I found a YouTube tutorial that explained how to make newspaper seedling pots but really, you can figure it out pretty quickly just by looking at these photos.


  • Newspaper (the good old Saanich News is what I used – it’s a smaller tabloid size which is great for this)
  • Some sort of can (soup, beans, spaghetti sauce… whatever size you prefer)
  • Scotch tape


  1. Take one sheet of newspaper and fold it into 3 sections so that when you put your can on its side, it’s about 1.5-2″ longer than the can.
  2. Roll the newspaper around the can making sure you have your newspaper hanging over one end (don’t roll too tight or you’ll have trouble getting the newspaper off the can).
  3. Gently put a small piece of tape on the edge of the newspaper once it’s completely wrapped around the can.
  4. On the end of the can that had newspaper hanging over, fold over the newspaper towards the middle of the can until it’s all folded down.

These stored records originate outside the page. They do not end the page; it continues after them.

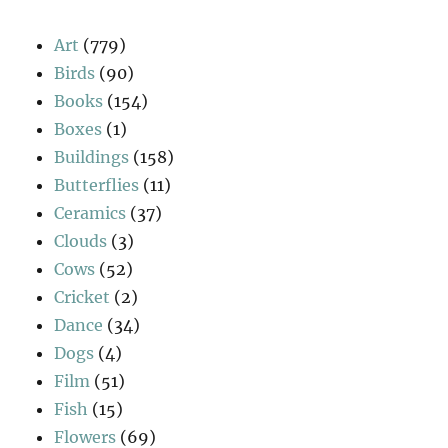
Art
(779)
Birds
(90)
Books
(154)
Boxes
(1)
Buildings
(158)
Butterflies
(11)
Ceramics
(37)
Clouds
(3)
Cows
(52)
Cricket
(2)
Dance
(34)
Dogs
(4)
Film
(51)
Fish
(15)
Flowers
(69)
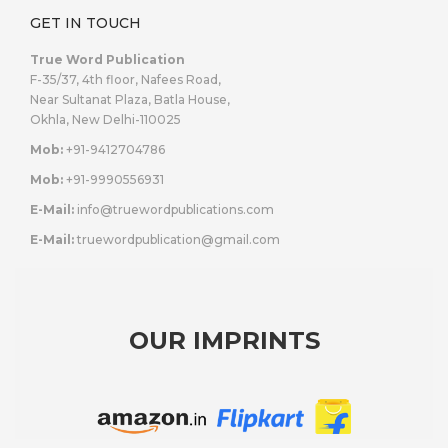
GET IN TOUCH
True Word Publication
F-35/37, 4th floor, Nafees Road,
Near Sultanat Plaza, Batla House,
Okhla, New Delhi-110025
Mob:
+91-9412704786
Mob:
+91-9990556931
E-Mail:
info@truewordpublications.com
E-Mail:
truewordpublication@gmail.com
OUR IMPRINTS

Tap and squish down the paper by pushing the can against a table or other hard surface.  Use a small piece of tape to tape it down.
  5. Remove the newspaper pot from the can.
  6. Fill your pot with soil and plant your seeds or seedlings.
  7. At this point I put all the soil filled newspaper pots in a low plastic watertight  tub that fits about 16-20 pots but you can use whatever you want.
  8. Pour water into the bottom of the tub and it will soak up through the newspaper and into the soil.
  9. When your plants are ready to go into the ground, you can either pop them out of the newspaper pot to plant or just put them straight into the ground since the newspaper will decompose (I’ll likely rip off the bottom of the pot to make sure the roots have room to grow).